◆ Activity ◆
In the records below, find the line containing "positive Emotionen (362, 1670)" and the line containing "Screenshot is 1568x1543."; please repeat exactly the lines from one to the other, both included, and nothing more.

◆ Data provided ◆
_ _ _ _ _
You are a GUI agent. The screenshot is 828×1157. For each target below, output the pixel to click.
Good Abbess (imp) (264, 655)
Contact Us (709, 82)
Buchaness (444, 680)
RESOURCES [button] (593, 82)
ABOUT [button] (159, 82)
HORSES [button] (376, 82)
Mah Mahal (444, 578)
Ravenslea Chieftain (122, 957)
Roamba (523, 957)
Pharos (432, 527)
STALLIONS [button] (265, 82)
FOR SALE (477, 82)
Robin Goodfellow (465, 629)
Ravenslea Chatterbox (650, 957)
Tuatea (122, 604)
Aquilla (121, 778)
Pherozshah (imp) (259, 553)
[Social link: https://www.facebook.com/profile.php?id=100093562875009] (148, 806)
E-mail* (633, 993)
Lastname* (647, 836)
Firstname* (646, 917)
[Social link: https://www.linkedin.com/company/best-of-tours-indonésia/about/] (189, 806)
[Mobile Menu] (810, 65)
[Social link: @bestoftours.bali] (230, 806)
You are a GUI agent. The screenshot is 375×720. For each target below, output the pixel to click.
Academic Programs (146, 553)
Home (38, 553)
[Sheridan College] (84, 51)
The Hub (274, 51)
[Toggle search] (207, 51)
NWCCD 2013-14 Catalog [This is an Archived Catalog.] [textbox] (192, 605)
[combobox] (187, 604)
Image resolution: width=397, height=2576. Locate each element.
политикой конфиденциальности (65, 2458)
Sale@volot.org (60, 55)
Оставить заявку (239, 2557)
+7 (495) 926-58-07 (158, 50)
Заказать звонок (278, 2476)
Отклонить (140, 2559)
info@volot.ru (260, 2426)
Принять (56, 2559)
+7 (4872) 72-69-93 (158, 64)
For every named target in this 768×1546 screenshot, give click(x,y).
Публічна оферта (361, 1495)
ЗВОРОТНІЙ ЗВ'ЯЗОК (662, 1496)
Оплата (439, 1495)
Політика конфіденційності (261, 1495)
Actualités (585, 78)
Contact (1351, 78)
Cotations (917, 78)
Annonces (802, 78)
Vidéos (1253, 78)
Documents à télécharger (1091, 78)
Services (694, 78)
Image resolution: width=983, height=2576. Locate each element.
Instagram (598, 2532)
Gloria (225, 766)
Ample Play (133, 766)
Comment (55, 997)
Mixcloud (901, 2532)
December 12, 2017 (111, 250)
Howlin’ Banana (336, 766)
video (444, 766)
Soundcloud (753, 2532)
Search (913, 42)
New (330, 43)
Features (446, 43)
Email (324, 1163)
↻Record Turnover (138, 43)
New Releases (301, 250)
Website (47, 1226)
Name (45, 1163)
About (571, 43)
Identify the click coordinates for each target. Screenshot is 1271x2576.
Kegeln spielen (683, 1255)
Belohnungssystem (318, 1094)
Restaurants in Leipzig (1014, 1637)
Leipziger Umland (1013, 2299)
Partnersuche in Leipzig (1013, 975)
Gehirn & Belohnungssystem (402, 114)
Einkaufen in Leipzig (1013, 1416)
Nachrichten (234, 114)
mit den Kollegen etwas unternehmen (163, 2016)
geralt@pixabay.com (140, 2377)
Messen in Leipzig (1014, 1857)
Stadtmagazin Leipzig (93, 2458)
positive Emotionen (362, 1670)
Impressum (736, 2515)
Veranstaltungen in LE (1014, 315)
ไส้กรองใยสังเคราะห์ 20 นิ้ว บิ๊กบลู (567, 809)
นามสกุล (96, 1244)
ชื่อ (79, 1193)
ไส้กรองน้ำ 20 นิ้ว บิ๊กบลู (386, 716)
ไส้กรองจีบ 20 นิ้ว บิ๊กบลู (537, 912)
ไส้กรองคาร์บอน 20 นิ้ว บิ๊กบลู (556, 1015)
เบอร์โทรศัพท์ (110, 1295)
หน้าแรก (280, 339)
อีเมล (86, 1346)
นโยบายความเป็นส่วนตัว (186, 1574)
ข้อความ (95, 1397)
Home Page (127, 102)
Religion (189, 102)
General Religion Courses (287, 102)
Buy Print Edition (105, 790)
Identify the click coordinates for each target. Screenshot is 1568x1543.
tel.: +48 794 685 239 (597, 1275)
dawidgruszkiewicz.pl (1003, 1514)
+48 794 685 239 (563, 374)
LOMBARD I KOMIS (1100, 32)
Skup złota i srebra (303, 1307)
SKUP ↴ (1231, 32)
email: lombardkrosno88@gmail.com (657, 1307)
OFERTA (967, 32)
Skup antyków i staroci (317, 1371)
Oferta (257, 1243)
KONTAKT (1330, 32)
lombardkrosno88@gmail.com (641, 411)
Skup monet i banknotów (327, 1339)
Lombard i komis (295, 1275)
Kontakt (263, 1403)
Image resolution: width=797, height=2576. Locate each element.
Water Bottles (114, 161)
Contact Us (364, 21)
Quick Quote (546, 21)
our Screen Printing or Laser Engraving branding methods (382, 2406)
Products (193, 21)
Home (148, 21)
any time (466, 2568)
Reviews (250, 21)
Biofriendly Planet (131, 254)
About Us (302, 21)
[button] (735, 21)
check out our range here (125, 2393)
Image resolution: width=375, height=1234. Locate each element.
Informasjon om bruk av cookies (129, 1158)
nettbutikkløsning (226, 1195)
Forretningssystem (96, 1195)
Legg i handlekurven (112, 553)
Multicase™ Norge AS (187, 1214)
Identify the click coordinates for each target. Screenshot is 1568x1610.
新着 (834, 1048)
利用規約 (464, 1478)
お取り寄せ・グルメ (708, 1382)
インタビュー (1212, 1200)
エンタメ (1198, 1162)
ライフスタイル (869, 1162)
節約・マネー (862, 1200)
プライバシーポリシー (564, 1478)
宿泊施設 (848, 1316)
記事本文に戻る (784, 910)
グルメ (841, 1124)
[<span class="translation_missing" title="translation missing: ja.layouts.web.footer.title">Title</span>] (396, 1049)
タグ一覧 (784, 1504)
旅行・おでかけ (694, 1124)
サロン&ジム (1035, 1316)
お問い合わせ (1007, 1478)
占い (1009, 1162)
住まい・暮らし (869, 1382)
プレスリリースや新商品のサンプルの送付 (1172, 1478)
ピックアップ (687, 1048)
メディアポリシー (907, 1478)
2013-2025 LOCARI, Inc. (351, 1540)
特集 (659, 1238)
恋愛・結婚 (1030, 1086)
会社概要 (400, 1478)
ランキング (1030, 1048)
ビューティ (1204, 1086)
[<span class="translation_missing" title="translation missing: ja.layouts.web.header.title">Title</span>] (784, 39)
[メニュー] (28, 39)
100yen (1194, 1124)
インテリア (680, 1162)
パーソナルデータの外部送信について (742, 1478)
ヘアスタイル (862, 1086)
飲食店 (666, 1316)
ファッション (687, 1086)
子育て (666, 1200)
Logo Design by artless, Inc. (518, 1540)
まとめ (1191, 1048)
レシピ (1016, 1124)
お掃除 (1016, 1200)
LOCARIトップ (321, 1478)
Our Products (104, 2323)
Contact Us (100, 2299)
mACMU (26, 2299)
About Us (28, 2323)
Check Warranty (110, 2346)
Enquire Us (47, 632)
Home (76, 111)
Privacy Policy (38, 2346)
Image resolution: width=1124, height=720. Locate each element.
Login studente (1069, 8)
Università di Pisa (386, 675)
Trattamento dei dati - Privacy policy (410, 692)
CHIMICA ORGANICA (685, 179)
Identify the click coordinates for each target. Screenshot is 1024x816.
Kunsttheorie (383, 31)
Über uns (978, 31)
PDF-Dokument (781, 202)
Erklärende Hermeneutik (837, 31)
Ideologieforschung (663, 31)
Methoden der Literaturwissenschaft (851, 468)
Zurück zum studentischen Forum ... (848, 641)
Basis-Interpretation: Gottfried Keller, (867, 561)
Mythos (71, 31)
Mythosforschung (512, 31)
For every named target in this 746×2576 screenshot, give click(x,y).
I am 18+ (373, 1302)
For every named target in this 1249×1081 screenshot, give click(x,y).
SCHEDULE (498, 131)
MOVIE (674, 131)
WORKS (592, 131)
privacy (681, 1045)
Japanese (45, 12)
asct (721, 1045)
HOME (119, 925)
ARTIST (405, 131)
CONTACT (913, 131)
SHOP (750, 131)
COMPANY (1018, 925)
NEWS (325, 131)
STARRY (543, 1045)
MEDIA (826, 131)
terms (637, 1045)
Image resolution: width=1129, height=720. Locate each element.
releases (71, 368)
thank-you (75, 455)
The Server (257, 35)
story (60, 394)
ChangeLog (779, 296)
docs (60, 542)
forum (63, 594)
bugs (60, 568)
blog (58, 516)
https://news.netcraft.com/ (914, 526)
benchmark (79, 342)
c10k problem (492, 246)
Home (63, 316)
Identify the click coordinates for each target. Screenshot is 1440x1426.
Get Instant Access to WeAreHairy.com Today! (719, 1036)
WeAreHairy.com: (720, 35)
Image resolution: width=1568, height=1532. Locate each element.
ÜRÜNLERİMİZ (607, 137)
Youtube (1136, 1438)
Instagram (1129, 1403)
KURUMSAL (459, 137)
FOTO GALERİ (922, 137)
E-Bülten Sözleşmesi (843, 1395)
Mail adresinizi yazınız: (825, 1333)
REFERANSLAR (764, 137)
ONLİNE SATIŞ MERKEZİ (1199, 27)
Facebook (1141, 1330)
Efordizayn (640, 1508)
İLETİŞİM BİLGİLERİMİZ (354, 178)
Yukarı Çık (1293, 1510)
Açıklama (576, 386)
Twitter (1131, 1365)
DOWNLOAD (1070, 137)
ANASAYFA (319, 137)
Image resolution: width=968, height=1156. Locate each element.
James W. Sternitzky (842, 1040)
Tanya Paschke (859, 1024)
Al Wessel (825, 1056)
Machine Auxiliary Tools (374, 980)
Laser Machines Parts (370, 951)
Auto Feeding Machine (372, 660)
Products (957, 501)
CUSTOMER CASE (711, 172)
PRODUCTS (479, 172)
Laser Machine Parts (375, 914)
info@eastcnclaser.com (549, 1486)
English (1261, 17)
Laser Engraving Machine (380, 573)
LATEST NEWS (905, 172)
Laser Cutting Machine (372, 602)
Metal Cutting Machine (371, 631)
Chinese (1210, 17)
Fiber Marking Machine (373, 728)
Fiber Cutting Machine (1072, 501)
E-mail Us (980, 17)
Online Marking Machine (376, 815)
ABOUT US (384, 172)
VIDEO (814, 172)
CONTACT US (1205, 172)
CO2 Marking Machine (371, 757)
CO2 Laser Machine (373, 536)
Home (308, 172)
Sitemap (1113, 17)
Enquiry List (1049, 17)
_ _ _ _ _
◆ Output of the task ◆
positive Emotionen (362, 1670)
Impressum (736, 2515)
Veranstaltungen in LE (1014, 315)
ไส้กรองใยสังเคราะห์ 20 นิ้ว บิ๊กบลู (567, 809)
นามสกุล (96, 1244)
ชื่อ (79, 1193)
ไส้กรองน้ำ 20 นิ้ว บิ๊กบลู (386, 716)
ไส้กรองจีบ 20 นิ้ว บิ๊กบลู (537, 912)
ไส้กรองคาร์บอน 20 นิ้ว บิ๊กบลู (556, 1015)
เบอร์โทรศัพท์ (110, 1295)
หน้าแรก (280, 339)
อีเมล (86, 1346)
นโยบายความเป็นส่วนตัว (186, 1574)
ข้อความ (95, 1397)
Home Page (127, 102)
Religion (189, 102)
General Religion Courses (287, 102)
Buy Print Edition (105, 790)
Identify the click coordinates for each target. Screenshot is 1568x1543.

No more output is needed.